-- WHAT YOU HAVE TO DO --
Retype the data below exactly, skipping pictures.

-- INPUT FOR THIS TASK --
------------------------------

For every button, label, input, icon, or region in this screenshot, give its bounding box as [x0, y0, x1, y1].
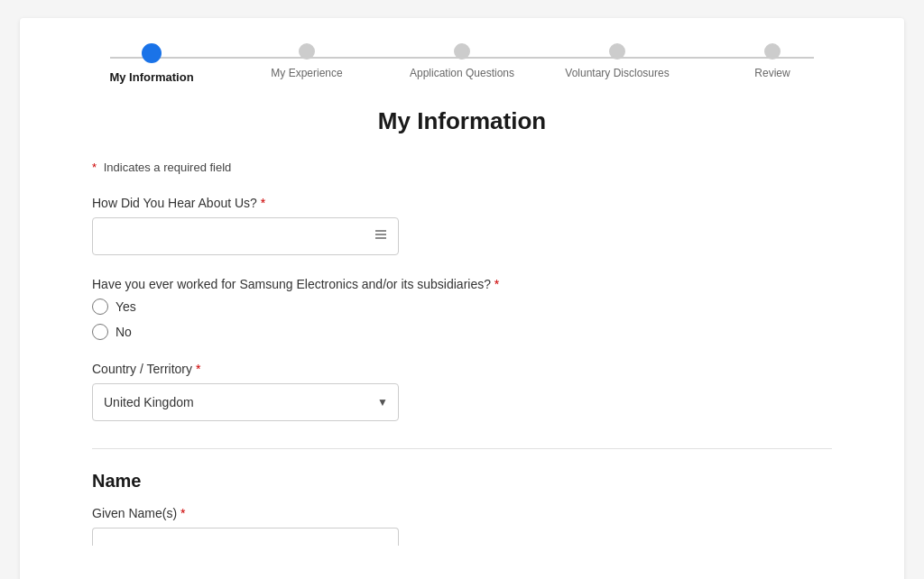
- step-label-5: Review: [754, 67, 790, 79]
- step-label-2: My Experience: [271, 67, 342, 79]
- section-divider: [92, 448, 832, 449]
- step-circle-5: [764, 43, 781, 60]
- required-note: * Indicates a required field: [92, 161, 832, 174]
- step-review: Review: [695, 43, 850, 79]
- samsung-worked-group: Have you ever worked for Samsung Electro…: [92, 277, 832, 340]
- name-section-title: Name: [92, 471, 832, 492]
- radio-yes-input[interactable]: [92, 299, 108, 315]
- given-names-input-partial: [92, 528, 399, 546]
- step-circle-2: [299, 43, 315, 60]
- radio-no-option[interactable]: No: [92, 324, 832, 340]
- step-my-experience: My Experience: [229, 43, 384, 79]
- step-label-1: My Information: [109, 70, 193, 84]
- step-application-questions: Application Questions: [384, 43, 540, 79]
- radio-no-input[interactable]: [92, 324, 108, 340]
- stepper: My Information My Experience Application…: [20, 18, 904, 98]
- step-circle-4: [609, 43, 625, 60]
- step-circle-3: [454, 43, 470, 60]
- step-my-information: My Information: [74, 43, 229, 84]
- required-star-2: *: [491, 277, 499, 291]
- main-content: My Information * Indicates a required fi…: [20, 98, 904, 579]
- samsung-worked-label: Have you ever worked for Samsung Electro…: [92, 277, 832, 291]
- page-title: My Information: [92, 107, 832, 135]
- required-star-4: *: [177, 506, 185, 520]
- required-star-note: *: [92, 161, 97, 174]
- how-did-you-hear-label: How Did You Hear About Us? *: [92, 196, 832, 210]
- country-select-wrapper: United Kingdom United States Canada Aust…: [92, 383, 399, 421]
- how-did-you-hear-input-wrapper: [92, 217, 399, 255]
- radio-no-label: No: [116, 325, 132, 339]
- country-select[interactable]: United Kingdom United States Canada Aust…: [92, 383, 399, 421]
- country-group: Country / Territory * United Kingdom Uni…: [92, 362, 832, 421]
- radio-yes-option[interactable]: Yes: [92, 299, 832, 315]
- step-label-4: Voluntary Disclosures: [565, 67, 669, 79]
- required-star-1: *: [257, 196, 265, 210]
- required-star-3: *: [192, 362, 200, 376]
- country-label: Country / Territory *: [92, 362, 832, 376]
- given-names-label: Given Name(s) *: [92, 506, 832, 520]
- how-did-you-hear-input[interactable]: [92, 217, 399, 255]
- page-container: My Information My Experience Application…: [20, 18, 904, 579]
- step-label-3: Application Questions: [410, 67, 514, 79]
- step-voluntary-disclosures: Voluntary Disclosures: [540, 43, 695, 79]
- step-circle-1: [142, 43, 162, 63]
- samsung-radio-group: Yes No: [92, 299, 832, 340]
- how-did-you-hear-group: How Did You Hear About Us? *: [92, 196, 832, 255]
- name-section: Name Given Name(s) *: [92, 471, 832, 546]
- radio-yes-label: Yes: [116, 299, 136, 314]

------------------------------

-- SOLUTION TO THE EXERCISE --
For every button, label, input, icon, or region in this screenshot, give its bounding box as [x0, y0, x1, y1].
- step-label-5: Review: [754, 67, 790, 79]
- step-label-2: My Experience: [271, 67, 342, 79]
- section-divider: [92, 448, 832, 449]
- step-circle-5: [764, 43, 781, 60]
- required-note: * Indicates a required field: [92, 161, 832, 174]
- step-review: Review: [695, 43, 850, 79]
- samsung-worked-group: Have you ever worked for Samsung Electro…: [92, 277, 832, 340]
- name-section-title: Name: [92, 471, 832, 492]
- radio-yes-input[interactable]: [92, 299, 108, 315]
- given-names-input-partial: [92, 528, 399, 546]
- step-circle-2: [299, 43, 315, 60]
- radio-no-option[interactable]: No: [92, 324, 832, 340]
- step-my-experience: My Experience: [229, 43, 384, 79]
- step-label-1: My Information: [109, 70, 193, 84]
- step-application-questions: Application Questions: [384, 43, 540, 79]
- radio-no-input[interactable]: [92, 324, 108, 340]
- stepper: My Information My Experience Application…: [20, 18, 904, 98]
- step-circle-4: [609, 43, 625, 60]
- step-circle-3: [454, 43, 470, 60]
- step-my-information: My Information: [74, 43, 229, 84]
- required-star-2: *: [491, 277, 499, 291]
- main-content: My Information * Indicates a required fi…: [20, 98, 904, 579]
- samsung-worked-label: Have you ever worked for Samsung Electro…: [92, 277, 832, 291]
- page-title: My Information: [92, 107, 832, 135]
- required-star-4: *: [177, 506, 185, 520]
- required-star-note: *: [92, 161, 97, 174]
- how-did-you-hear-label: How Did You Hear About Us? *: [92, 196, 832, 210]
- country-select-wrapper: United Kingdom United States Canada Aust…: [92, 383, 399, 421]
- how-did-you-hear-input-wrapper: [92, 217, 399, 255]
- radio-no-label: No: [116, 325, 132, 339]
- country-select[interactable]: United Kingdom United States Canada Aust…: [92, 383, 399, 421]
- country-group: Country / Territory * United Kingdom Uni…: [92, 362, 832, 421]
- radio-yes-option[interactable]: Yes: [92, 299, 832, 315]
- step-label-4: Voluntary Disclosures: [565, 67, 669, 79]
- required-star-1: *: [257, 196, 265, 210]
- required-star-3: *: [192, 362, 200, 376]
- country-label: Country / Territory *: [92, 362, 832, 376]
- given-names-label: Given Name(s) *: [92, 506, 832, 520]
- how-did-you-hear-input[interactable]: [92, 217, 399, 255]
- page-container: My Information My Experience Application…: [20, 18, 904, 579]
- step-label-3: Application Questions: [410, 67, 514, 79]
- step-voluntary-disclosures: Voluntary Disclosures: [540, 43, 695, 79]
- step-circle-1: [142, 43, 162, 63]
- samsung-radio-group: Yes No: [92, 299, 832, 340]
- how-did-you-hear-group: How Did You Hear About Us? *: [92, 196, 832, 255]
- name-section: Name Given Name(s) *: [92, 471, 832, 546]
- radio-yes-label: Yes: [116, 299, 136, 314]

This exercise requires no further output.